More secure than smartcard or cryptostick against remote attacks?

Robert J. Hansen rjh at sixdemonbag.org
Thu Feb 7 16:02:41 CET 2013


On 02/07/2013 09:26 AM, Hubert Kario wrote:
> Honestly, I'd probably fall victim to such an attack, and IMNSHO I'm 
> a bit more knowledgable about crypto and security that regular users of GPG.

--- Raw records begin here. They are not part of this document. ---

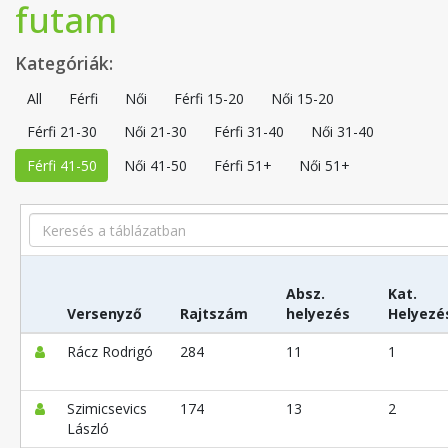
futam
Kategóriák:
All
Férfi
Női
Férfi 15-20
Női 15-20
Férfi 21-30
Női 21-30
Férfi 31-40
Női 31-40
Férfi 41-50
Női 41-50
Férfi 51+
Női 51+
Search
Absz.
Kat.
Versenyző
Rajtszám
helyezés
Helyezé
Rácz Rodrigó
284
11
1
Szimicsevics
174
13
2
László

Yes -- I'm a fair bit more knowledgeable about these things than most,
and as my story of the smartcard reader shows, I may have *already
fallen victim* to this sort of thing.  (Or the reader could just be
buggy.  Or maybe I'm trying to exploit someone using an SCM card reader
on a Fedora 18 box and I'm planting seeds to make them think their
system is buggy and their reader won't work, so go ahead and fall back
to cardless usage.  Who knows?  It could be any of those.  I suspect
it's just buggy.)

Admittedly, in the case of a buggy-or-compromised smartcard reader the
attacker isn't looking to compromise the private key on the smartcard:
the attacker is trying to get me to fall back to my alternate keys which
are on my desktop.  The principle still stands, though.  Cards and
pinpads are great at protecting private keys from being exported off the
smartcard, but that's not the same as preventing exploits.